***** DATASET RECORDS

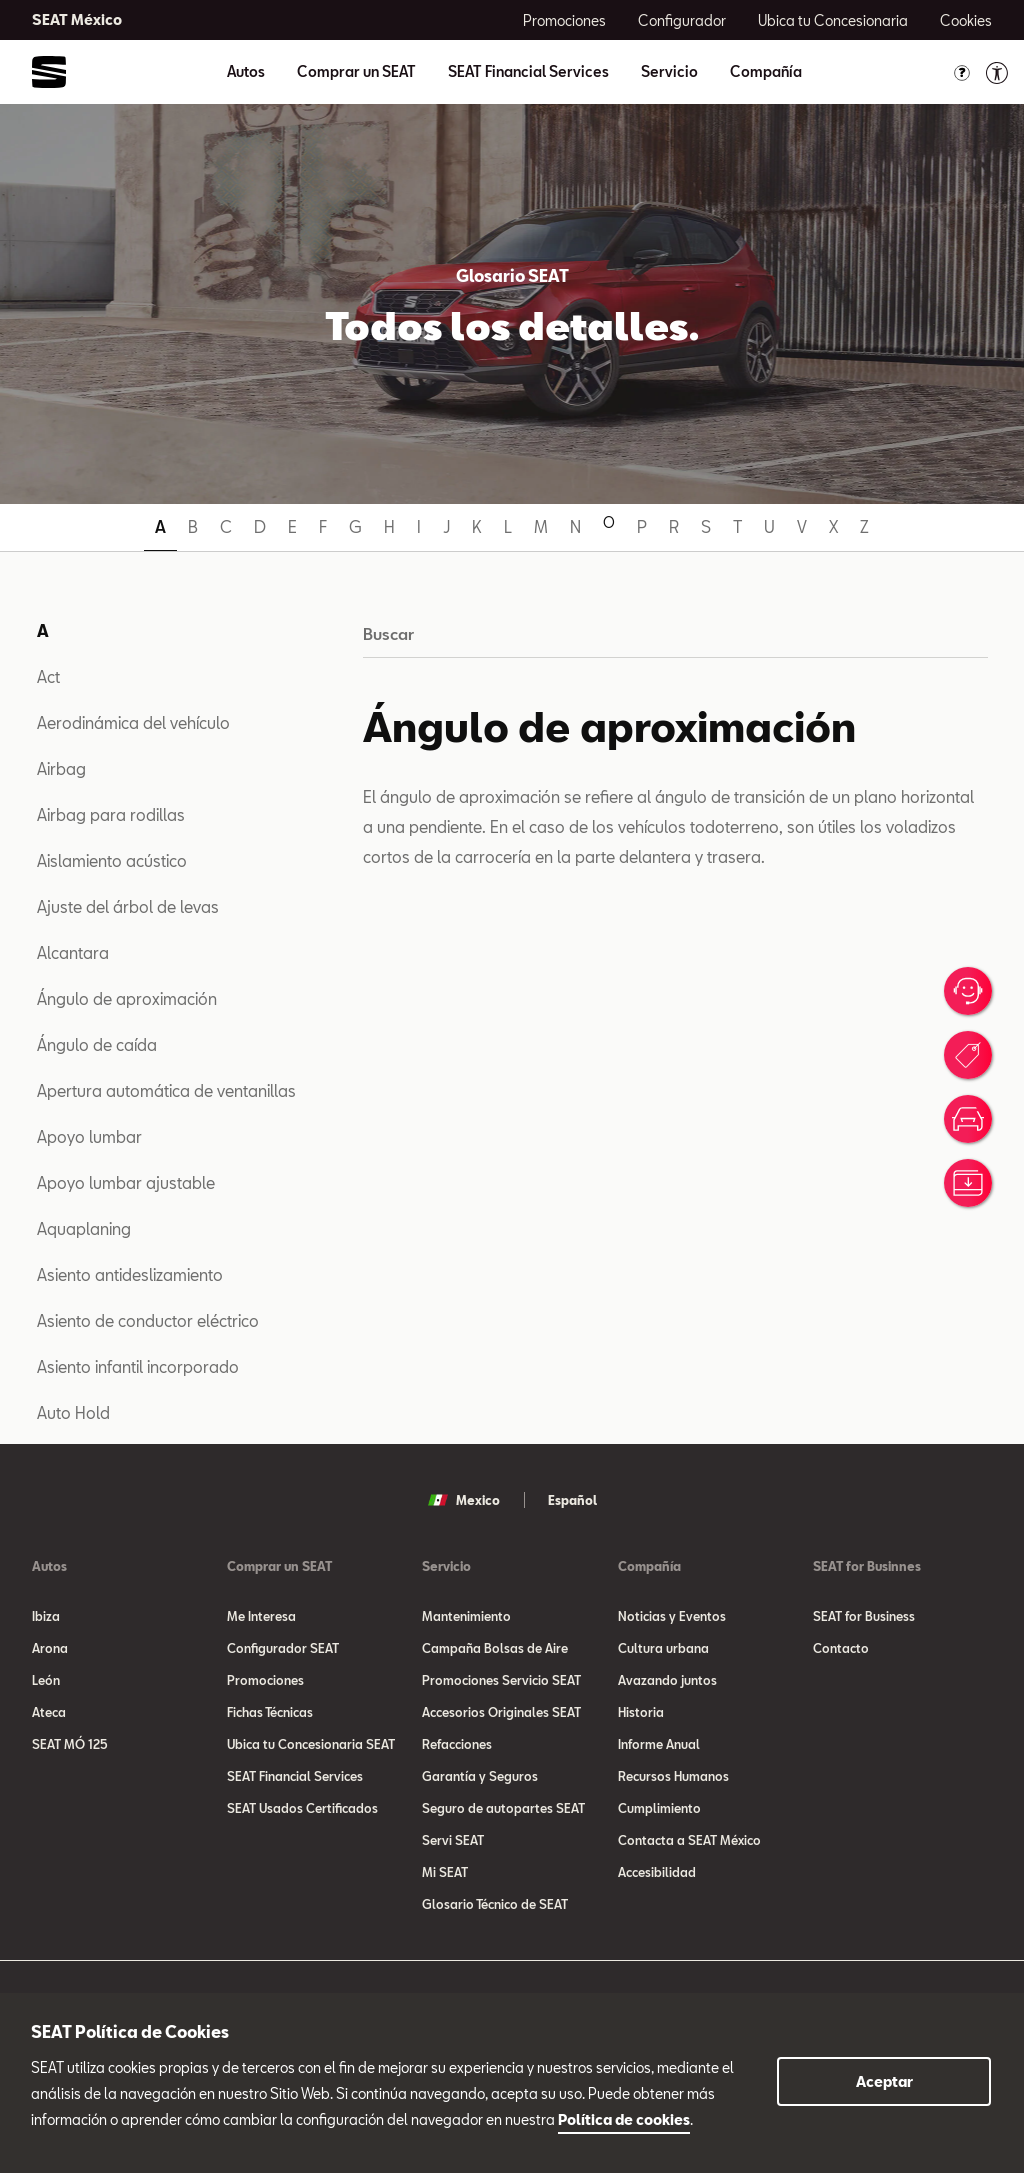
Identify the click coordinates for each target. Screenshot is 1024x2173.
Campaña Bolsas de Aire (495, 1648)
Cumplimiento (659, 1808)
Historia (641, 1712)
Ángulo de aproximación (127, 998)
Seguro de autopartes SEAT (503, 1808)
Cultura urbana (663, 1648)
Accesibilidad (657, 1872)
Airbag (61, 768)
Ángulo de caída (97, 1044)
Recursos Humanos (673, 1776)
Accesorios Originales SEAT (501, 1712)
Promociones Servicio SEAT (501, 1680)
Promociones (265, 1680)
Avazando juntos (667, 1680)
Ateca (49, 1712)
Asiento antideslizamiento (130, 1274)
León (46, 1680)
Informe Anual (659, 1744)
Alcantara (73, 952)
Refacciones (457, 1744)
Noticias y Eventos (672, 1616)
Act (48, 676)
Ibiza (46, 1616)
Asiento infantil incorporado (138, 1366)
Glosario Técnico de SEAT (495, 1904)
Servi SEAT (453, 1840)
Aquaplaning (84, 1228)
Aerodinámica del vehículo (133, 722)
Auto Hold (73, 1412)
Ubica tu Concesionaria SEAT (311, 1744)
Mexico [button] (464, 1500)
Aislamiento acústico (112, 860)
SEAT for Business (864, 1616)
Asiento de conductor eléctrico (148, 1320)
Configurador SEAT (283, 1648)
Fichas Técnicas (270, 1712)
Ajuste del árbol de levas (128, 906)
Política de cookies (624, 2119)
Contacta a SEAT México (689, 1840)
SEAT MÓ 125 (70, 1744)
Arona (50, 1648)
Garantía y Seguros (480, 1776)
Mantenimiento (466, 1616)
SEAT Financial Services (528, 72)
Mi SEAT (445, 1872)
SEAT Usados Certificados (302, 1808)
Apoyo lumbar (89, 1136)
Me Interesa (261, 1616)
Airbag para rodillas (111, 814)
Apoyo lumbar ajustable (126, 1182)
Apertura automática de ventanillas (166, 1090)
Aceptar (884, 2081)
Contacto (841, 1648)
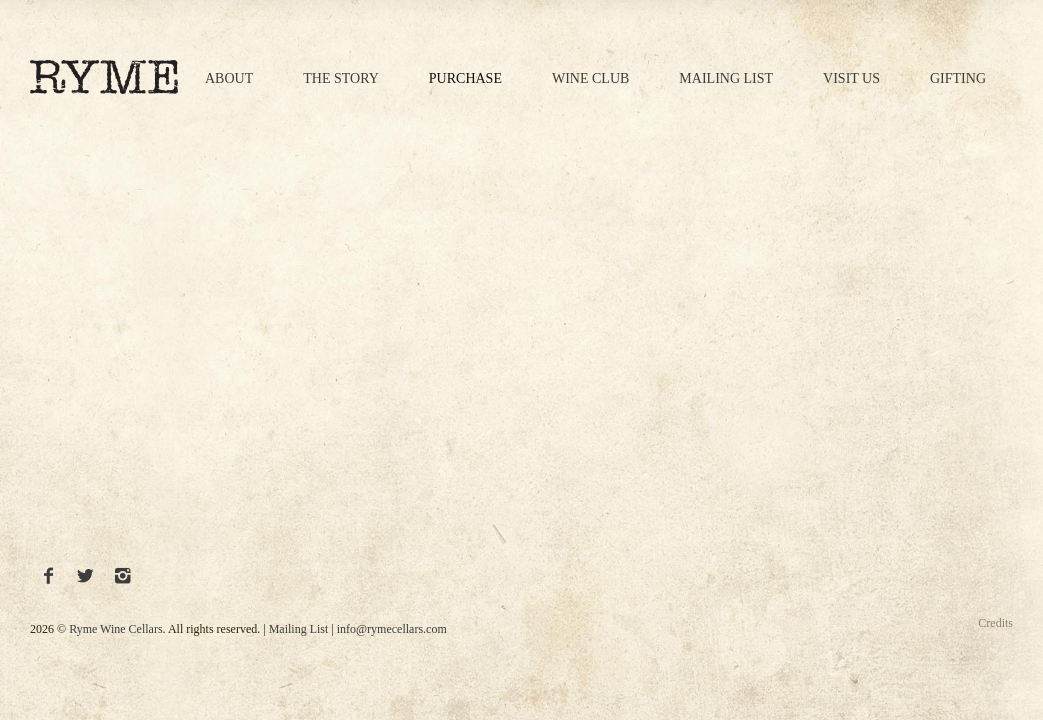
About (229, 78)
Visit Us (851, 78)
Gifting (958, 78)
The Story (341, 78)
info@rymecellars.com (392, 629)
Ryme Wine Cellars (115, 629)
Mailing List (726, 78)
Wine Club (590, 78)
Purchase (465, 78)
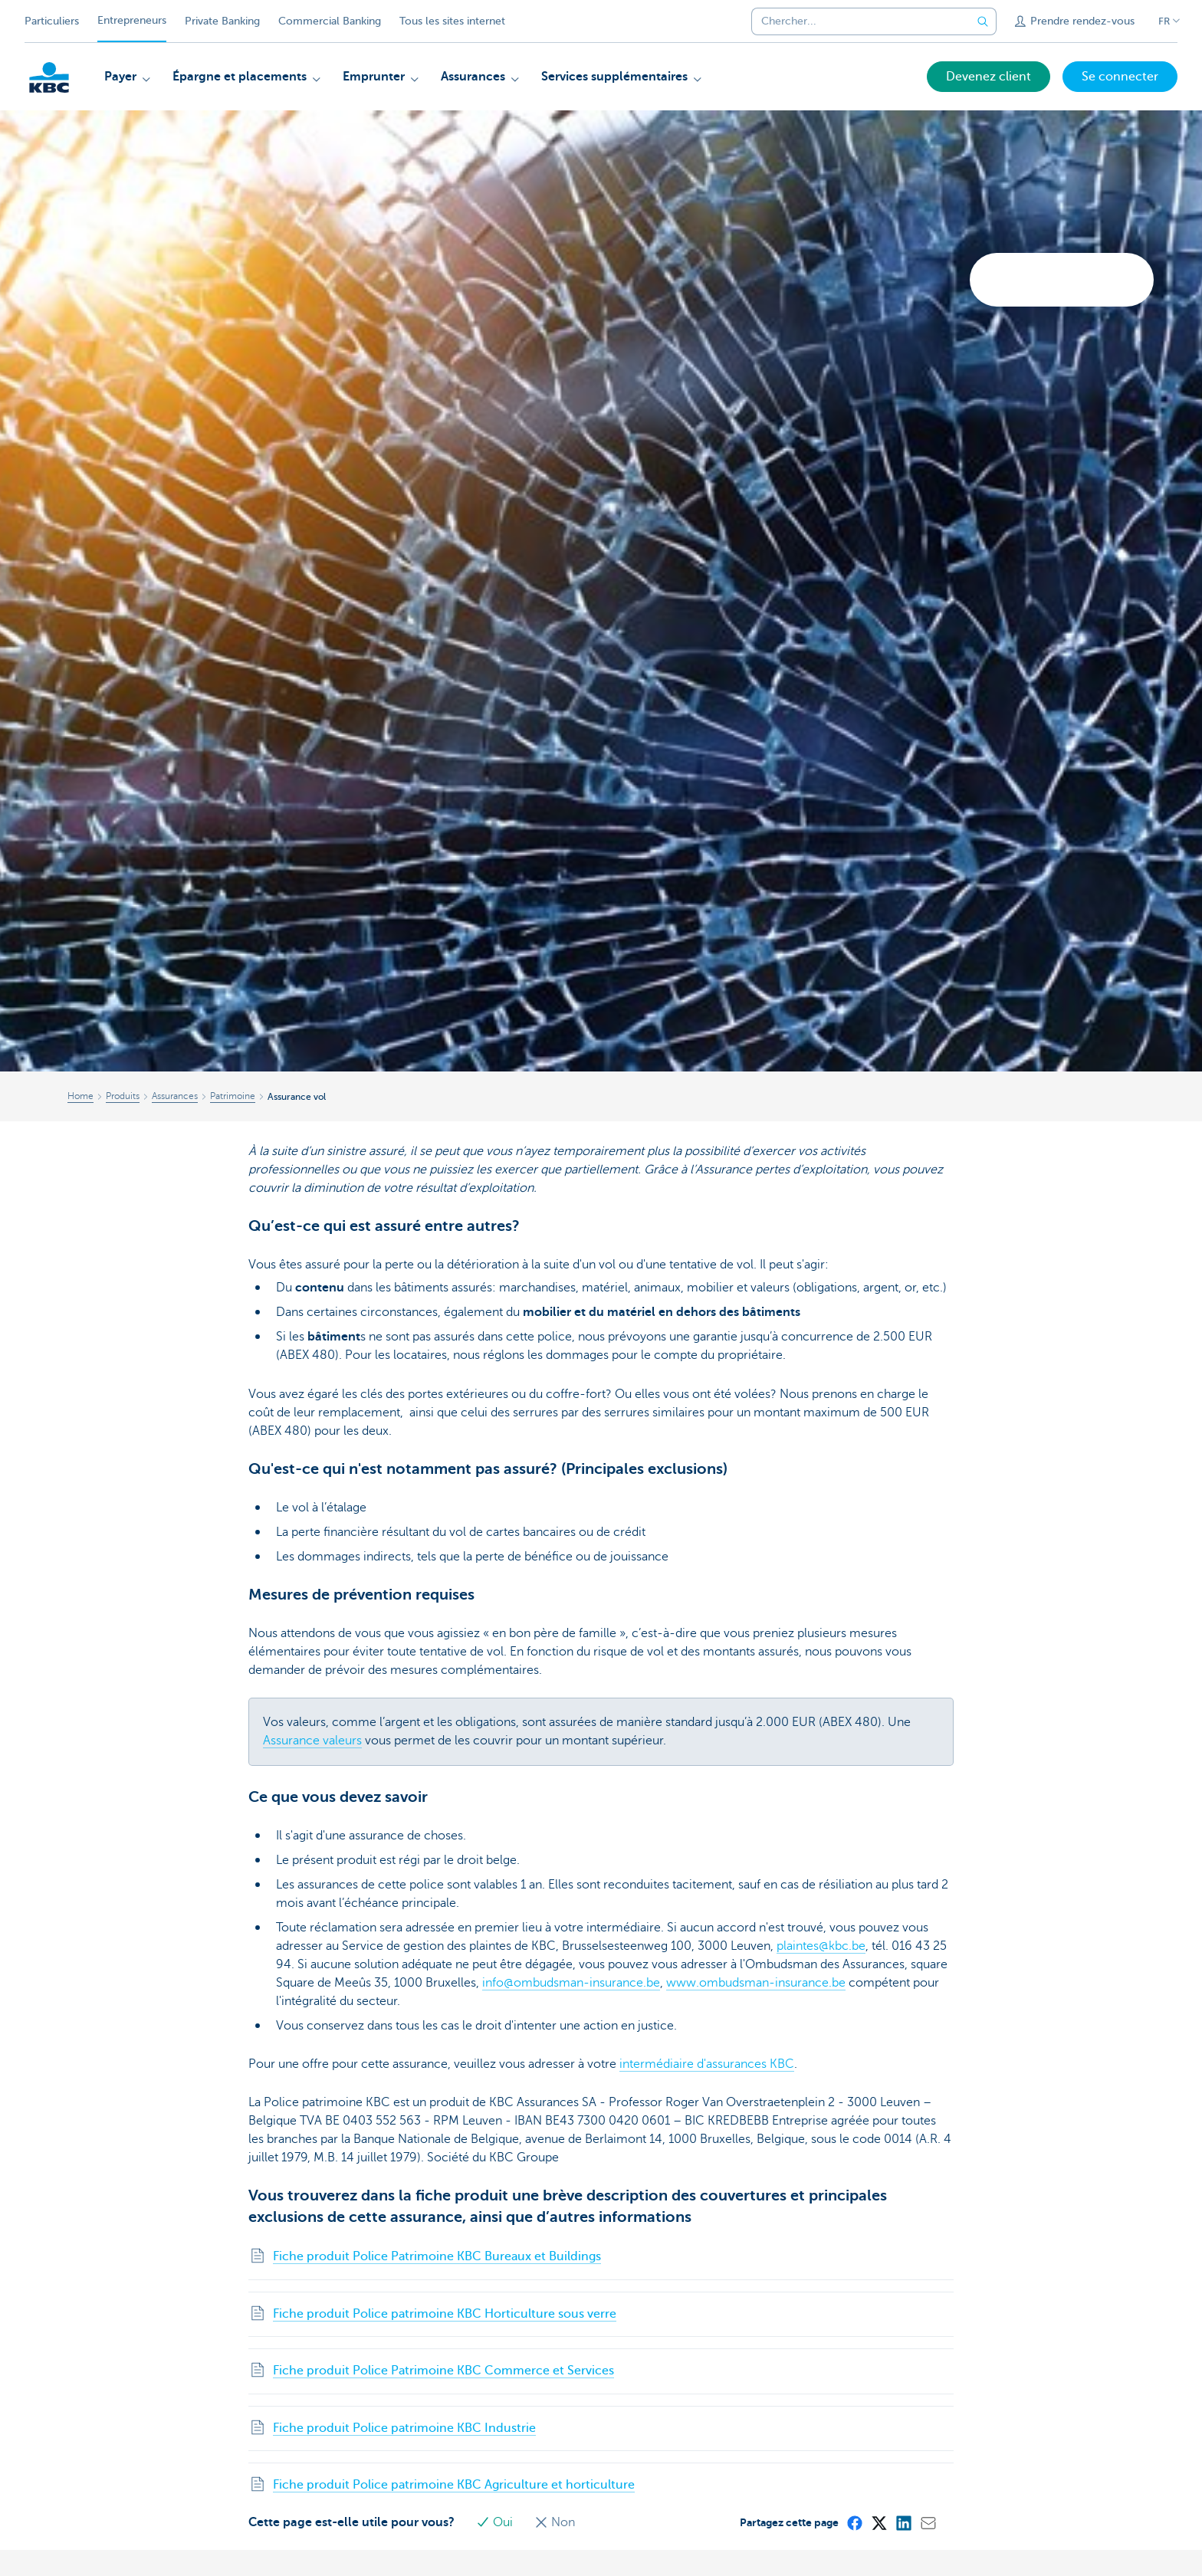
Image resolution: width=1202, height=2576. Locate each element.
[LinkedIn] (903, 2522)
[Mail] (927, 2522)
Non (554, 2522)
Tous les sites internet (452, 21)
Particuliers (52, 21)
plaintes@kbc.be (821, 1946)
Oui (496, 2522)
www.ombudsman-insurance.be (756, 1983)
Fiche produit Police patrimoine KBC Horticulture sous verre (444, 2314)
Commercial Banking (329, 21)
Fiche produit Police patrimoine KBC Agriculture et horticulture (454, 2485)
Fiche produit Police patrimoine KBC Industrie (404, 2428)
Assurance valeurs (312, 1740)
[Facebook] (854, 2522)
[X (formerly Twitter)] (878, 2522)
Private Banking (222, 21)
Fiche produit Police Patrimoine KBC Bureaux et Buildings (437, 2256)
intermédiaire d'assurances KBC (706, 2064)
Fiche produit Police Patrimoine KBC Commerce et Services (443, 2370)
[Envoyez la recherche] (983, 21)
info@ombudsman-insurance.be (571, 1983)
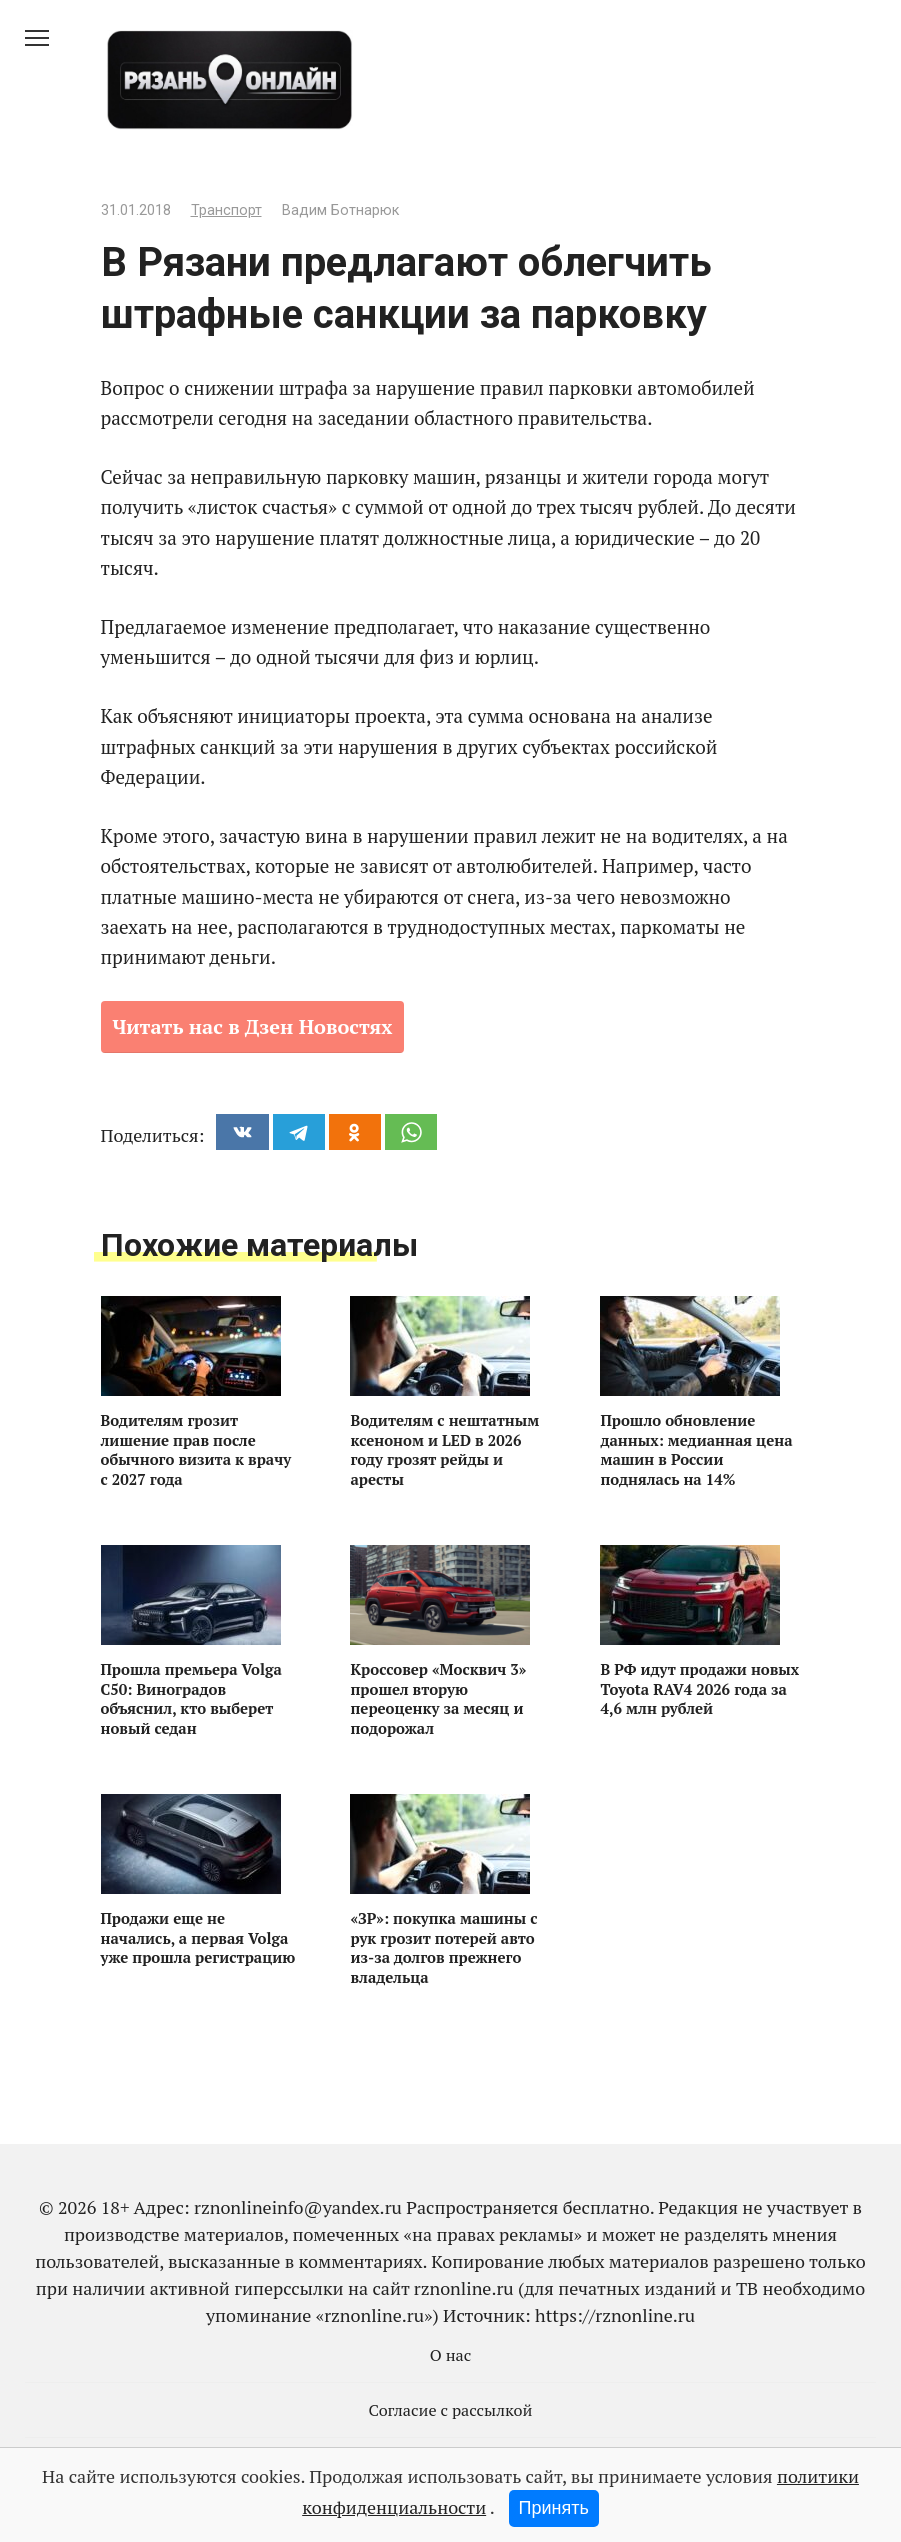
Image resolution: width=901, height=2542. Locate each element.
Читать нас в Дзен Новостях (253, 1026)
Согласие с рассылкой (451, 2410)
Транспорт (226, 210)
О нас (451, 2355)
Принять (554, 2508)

**********

*WORK ITEM*
Without altering anything, output all the lines above but none of the images.

*REPLY TO THE TASK*
Identify the click coordinates for each target. Screenshot is 1024x2173.
Campaña Bolsas de Aire (495, 1648)
Cumplimiento (659, 1808)
Historia (641, 1712)
Ángulo de aproximación (127, 998)
Seguro de autopartes SEAT (503, 1808)
Cultura urbana (663, 1648)
Accesibilidad (657, 1872)
Airbag (61, 768)
Ángulo de caída (97, 1044)
Recursos Humanos (673, 1776)
Accesorios Originales SEAT (501, 1712)
Promociones Servicio SEAT (501, 1680)
Promociones (265, 1680)
Avazando juntos (667, 1680)
Ateca (49, 1712)
Asiento antideslizamiento (130, 1274)
León (46, 1680)
Informe Anual (659, 1744)
Alcantara (73, 952)
Refacciones (457, 1744)
Noticias y Eventos (672, 1616)
Act (48, 676)
Ibiza (46, 1616)
Asiento infantil incorporado (138, 1366)
Glosario Técnico de SEAT (495, 1904)
Servi SEAT (453, 1840)
Aquaplaning (84, 1228)
Aerodinámica del vehículo (133, 722)
Auto Hold (73, 1412)
Ubica tu Concesionaria SEAT (311, 1744)
Mexico [button] (464, 1500)
Aislamiento acústico (112, 860)
SEAT for Business (864, 1616)
Asiento de conductor eléctrico (148, 1320)
Configurador SEAT (283, 1648)
Fichas Técnicas (270, 1712)
Ajuste del árbol de levas (128, 906)
Política de cookies (624, 2119)
Contacta a SEAT México (689, 1840)
SEAT MÓ 125 (70, 1744)
Arona (50, 1648)
Garantía y Seguros (480, 1776)
Mantenimiento (466, 1616)
SEAT Financial Services (528, 72)
Mi SEAT (445, 1872)
SEAT Usados Certificados (302, 1808)
Apoyo lumbar (89, 1136)
Me Interesa (261, 1616)
Airbag para rodillas (111, 814)
Apoyo lumbar ajustable (126, 1182)
Apertura automática de ventanillas (166, 1090)
Aceptar (884, 2081)
Contacto (841, 1648)
About (229, 78)
Visit Us (851, 78)
Gifting (958, 78)
The Story (341, 78)
info@rymecellars.com (392, 629)
Ryme Wine Cellars (115, 629)
Mailing List (726, 78)
Wine Club (590, 78)
Purchase (465, 78)
Image resolution: width=1202, height=2576. Locate each element.
[LinkedIn] (903, 2522)
[Mail] (927, 2522)
Non (554, 2522)
Tous les sites internet (452, 21)
Particuliers (52, 21)
plaintes@kbc.be (821, 1946)
Oui (496, 2522)
www.ombudsman-insurance.be (756, 1983)
Fiche produit Police patrimoine KBC Horticulture sous verre (444, 2314)
Commercial Banking (329, 21)
Fiche produit Police patrimoine KBC Agriculture et horticulture (454, 2485)
Fiche produit Police patrimoine KBC Industrie (404, 2428)
Assurance valeurs (312, 1740)
[Facebook] (854, 2522)
[X (formerly Twitter)] (878, 2522)
Private Banking (222, 21)
Fiche produit Police Patrimoine KBC Bureaux et Buildings (437, 2256)
intermédiaire d'assurances KBC (706, 2064)
Fiche produit Police Patrimoine KBC Commerce et Services (443, 2370)
[Envoyez la recherche] (983, 21)
info@ombudsman-insurance.be (571, 1983)
Image resolution: width=901, height=2542. Locate each element.
Читать нас в Дзен Новостях (253, 1026)
Согласие с рассылкой (451, 2410)
Транспорт (226, 210)
О нас (451, 2355)
Принять (554, 2508)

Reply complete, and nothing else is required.